Problem: Let $f, a$ be functions from $\mathbb R$ to $\mathbb R$ and $f$ is continuous. Assume that the convolution $g=f*a$ is well defined, i.e. $g(x)=\int_{t\in \mathbb R} f(t)a(x-t)dt<\infty$ for all $x\in \mathbb R$. I am interested in rewriting $g$ as a sum of $a$ functions, i.e. are there exits $t_1, ..., t_n$ such that $g(x)=\sum_{i=1,...,n} a(x-t_i)$ for all $x\in \mathbb R$.
My guess is that it is impossible. Because I observe that if
- If $a$ is discontinuous, $g$ is still continuous.
- If $a$ is continuous, $g$ is differentiable
- If $a$ is $k$-diffrentiable then $g$ is $(k+1)$-differentiable for $k\geq 1$
So I guess that the answer is impossible. But how to formalize my idea if it is correct?

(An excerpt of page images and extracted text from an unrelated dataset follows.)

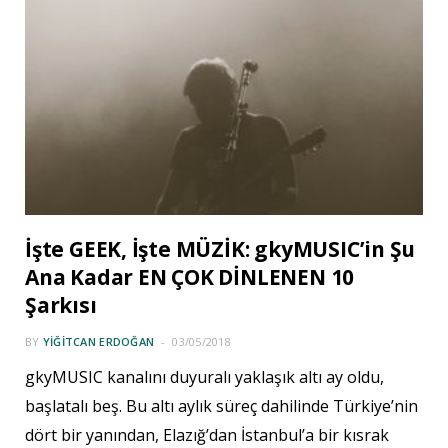
İşte GEEK, İşte MÜZİK: gkyMUSIC’in Şu
Ana Kadar EN ÇOK DİNLENEN 10
Şarkısı
BY
YIĞITCAN ERDOĞAN
03/05/2018
gkyMUSIC kanalını duyuralı yaklaşık altı ay oldu,
başlatalı beş. Bu altı aylık süreç dahilinde Türkiye’nin
dört bir yanından, Elazığ’dan İstanbul’a bir kısrak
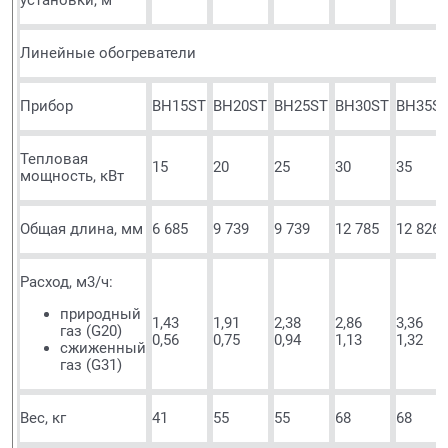
Линейные обогреватели
Прибор
BH15ST
BH20ST
BH25ST
BH30ST
BH35S
Тепловая
15
20
25
30
35
мощность, кВт
Общая длина, мм
6 685
9 739
9 739
12 785
12 826
Расход, м3/ч:
природный
1,43
1,91
2,38
2,86
3,36
газ (G20)
0,56
0,75
0,94
1,13
1,32
сжиженный
газ (G31)
Вес, кг
41
55
55
68
68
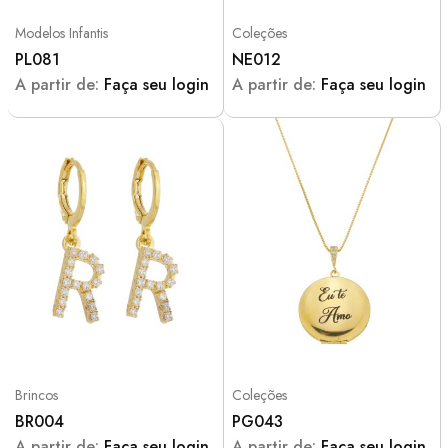
Modelos Infantis
Coleções
PL081
NE012
A partir de:
Faça seu login
A partir de:
Faça seu login
Brincos
Coleções
BR004
PG043
A partir de:
Faça seu login
A partir de:
Faça seu login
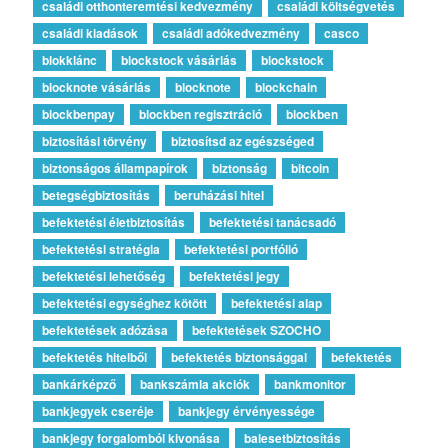
családi otthonteremtési kedvezmény
családi költségvetés
családi kiadások
családi adókedvezmény
casco
blokklánc
blockstock vásárlás
blockstock
blocknote vásárlás
blocknote
blockchain
blockbenpay
blockben regisztráció
blockben
biztosítási törvény
biztosítsd az egészséged
biztonságos állampapírok
biztonság
bitcoin
betegségbiztosítás
beruházási hitel
befektetési életbiztosítás
befektetési tanácsadó
befektetési stratégia
befektetési portfólió
befektetési lehetőség
befektetési jegy
befektetési egységhez kötött
befektetési alap
befektetések adózása
befektetések SZOCHO
befektetés hitelből
befektetés biztonsággal
befektetés
bankárképző
bankszámla akciók
bankmonitor
bankjegyek cseréje
bankjegy érvényessége
bankjegy forgalomból kivonása
balesetbiztosítás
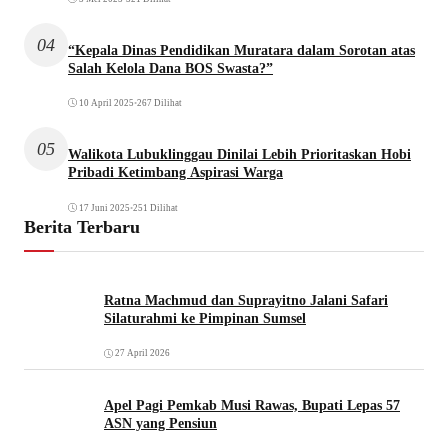
04
“Kepala Dinas Pendidikan Muratara dalam Sorotan atas
Salah Kelola Dana BOS Swasta?”
10 April 2025
•
267 Dilihat
05
Walikota Lubuklinggau Dinilai Lebih Prioritaskan Hobi
Pribadi Ketimbang Aspirasi Warga
17 Juni 2025
•
251 Dilihat
Berita Terbaru
Ratna Machmud dan Suprayitno Jalani Safari
Silaturahmi ke Pimpinan Sumsel
27 April 2026
Apel Pagi Pemkab Musi Rawas, Bupati Lepas 57
ASN yang Pensiun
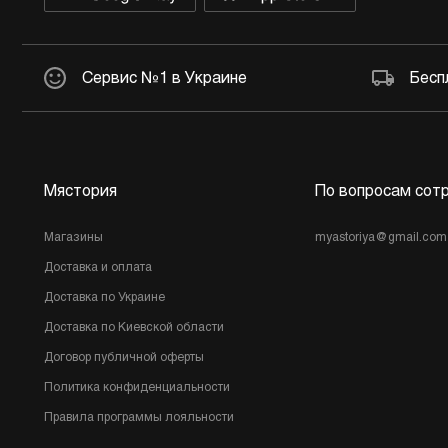
Другое
Сервис №1 в Украине
Бесп
Мястория
По вопросам сот
Магазины
myastoriya@gmail.com
Доставка и оплата
Доставка по Украине
Доставка по Киевской области
Договор публичной оферты
Политика конфиденциальности
Правила программы лояльности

You can certainly disprove the general assertion by inspecting a case like $f(x)=e^{-x^2}$ and $a(x)=\begin{cases}0&\text{if }\lvert x\rvert\ge1\\ e^{(x^2-1)^{-1}}&\text{if }\lvert x\rvert<1\end{cases}$. Then, $f*a(x)>0$ for all $x$, but all finite sums of translations of $a$ have compact support.